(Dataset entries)
● ● ● ● ●

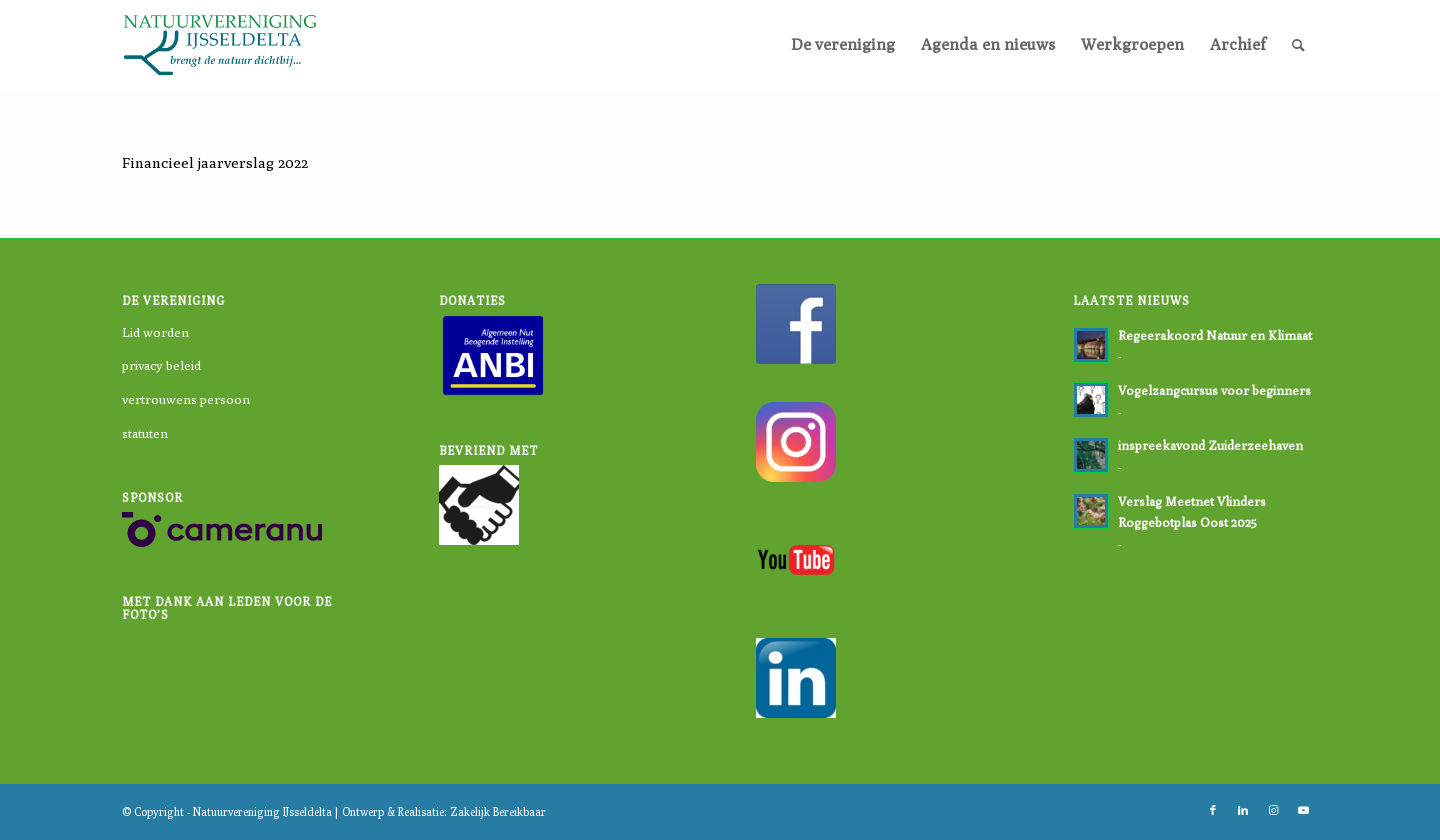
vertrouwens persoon (186, 399)
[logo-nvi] (220, 45)
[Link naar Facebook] (1213, 810)
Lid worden (155, 332)
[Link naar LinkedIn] (1243, 810)
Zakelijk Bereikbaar (498, 811)
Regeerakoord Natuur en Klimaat (1215, 335)
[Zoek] (1298, 45)
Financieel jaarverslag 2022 (215, 162)
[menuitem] (843, 45)
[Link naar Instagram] (1273, 810)
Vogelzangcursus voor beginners (1214, 390)
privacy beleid (161, 365)
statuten (145, 433)
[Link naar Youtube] (1303, 810)
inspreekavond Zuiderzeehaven (1210, 445)
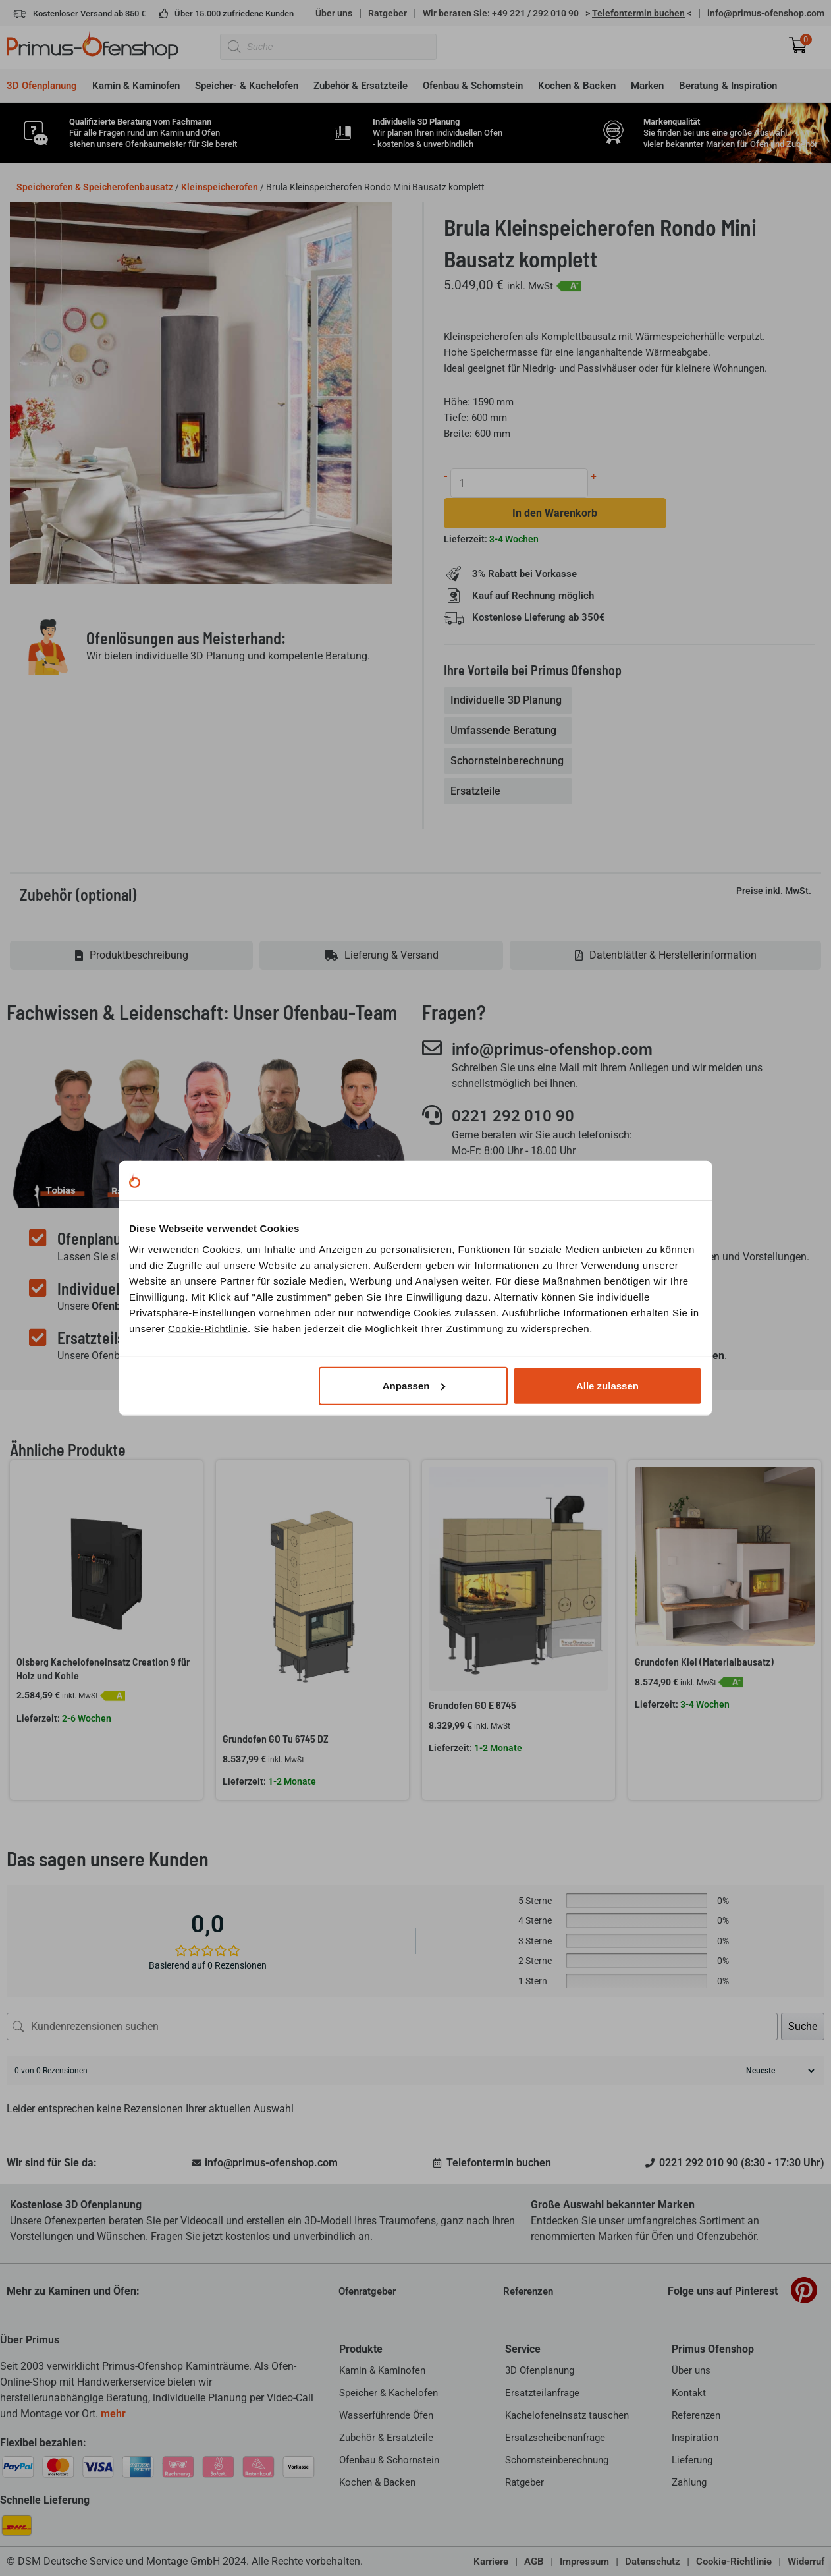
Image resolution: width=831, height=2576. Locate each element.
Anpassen (414, 1385)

● ● ● ● ●

◆ Assignment ◆
Copy the records above exactly, leaving out every picture.

◆ Answer to the exercise ◆
vertrouwens persoon (186, 399)
[logo-nvi] (220, 45)
[Link naar Facebook] (1213, 810)
Lid worden (155, 332)
[Link naar LinkedIn] (1243, 810)
Zakelijk Bereikbaar (498, 811)
Regeerakoord Natuur en Klimaat (1215, 335)
[Zoek] (1298, 45)
Financieel jaarverslag 2022 (215, 162)
[menuitem] (843, 45)
[Link naar Instagram] (1273, 810)
Vogelzangcursus voor beginners (1214, 390)
privacy beleid (161, 365)
statuten (145, 433)
[Link naar Youtube] (1303, 810)
inspreekavond Zuiderzeehaven (1210, 445)
Image resolution: width=831, height=2576. Locate each element.
Anpassen (414, 1385)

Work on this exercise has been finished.